(Beginning of TASK INPUTS)

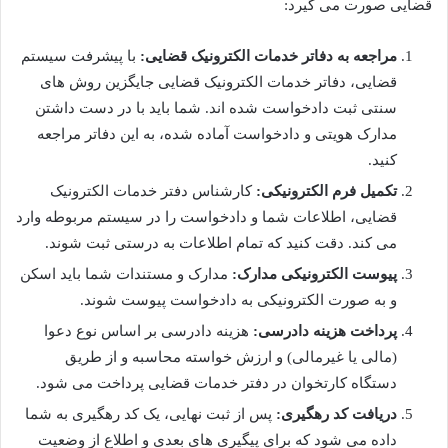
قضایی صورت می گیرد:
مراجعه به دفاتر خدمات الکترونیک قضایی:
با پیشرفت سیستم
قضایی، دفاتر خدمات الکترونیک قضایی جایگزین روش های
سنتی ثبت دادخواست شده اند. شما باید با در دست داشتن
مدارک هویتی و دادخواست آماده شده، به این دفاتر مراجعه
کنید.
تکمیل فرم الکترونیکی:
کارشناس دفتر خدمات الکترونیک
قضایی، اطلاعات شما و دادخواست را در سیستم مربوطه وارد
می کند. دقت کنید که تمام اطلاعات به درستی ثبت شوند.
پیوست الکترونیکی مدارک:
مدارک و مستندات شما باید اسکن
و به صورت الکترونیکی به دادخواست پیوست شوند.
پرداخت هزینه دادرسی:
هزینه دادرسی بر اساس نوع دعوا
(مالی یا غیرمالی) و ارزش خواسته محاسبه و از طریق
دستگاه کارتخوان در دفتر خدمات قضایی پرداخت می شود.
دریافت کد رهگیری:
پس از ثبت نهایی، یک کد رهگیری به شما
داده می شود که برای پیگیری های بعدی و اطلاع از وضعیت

(End of TASK INPUTS)
(Beginning of TASK INPUTS)

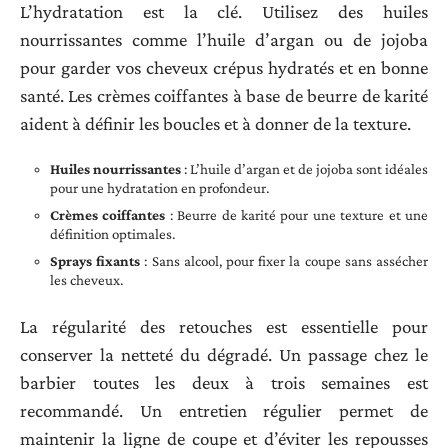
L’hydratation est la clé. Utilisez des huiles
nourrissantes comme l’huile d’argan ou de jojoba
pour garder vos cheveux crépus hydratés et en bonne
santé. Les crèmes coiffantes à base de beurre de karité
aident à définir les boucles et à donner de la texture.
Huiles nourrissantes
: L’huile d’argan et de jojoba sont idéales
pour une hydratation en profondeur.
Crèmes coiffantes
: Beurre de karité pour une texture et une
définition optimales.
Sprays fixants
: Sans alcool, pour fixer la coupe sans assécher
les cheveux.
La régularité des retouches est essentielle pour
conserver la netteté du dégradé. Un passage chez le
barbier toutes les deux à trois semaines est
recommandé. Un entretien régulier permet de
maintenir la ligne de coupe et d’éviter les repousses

(End of TASK INPUTS)

# [TASK OBJECTIVE]
In the listing above, find the line with "کارشناس دفتر خدمات الکترونیک" and the line with "داده می شود"; set down exactly those two lines and every line between them, nothing more.

# [TASK OUTPUT]
کارشناس دفتر خدمات الکترونیک
قضایی، اطلاعات شما و دادخواست را در سیستم مربوطه وارد
می کند. دقت کنید که تمام اطلاعات به درستی ثبت شوند.
پیوست الکترونیکی مدارک:
مدارک و مستندات شما باید اسکن
و به صورت الکترونیکی به دادخواست پیوست شوند.
پرداخت هزینه دادرسی:
هزینه دادرسی بر اساس نوع دعوا
(مالی یا غیرمالی) و ارزش خواسته محاسبه و از طریق
دستگاه کارتخوان در دفتر خدمات قضایی پرداخت می شود.
دریافت کد رهگیری:
پس از ثبت نهایی، یک کد رهگیری به شما
داده می شود که برای پیگیری های بعدی و اطلاع از وضعیت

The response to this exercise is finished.